[WHAT YOU SHOULD DO]: Will you write out the data exactly, excluding every picture?

(GIVEN DATA begins)

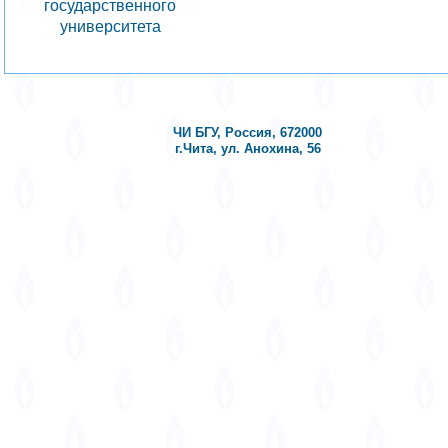
государственного
университета
ЧИ БГУ, Россия, 672000
г.Чита, ул. Анохина, 56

(GIVEN DATA ends)

[YOUR SOLUTION]:
государственного
университета
ЧИ БГУ, Россия, 672000
г.Чита, ул. Анохина, 56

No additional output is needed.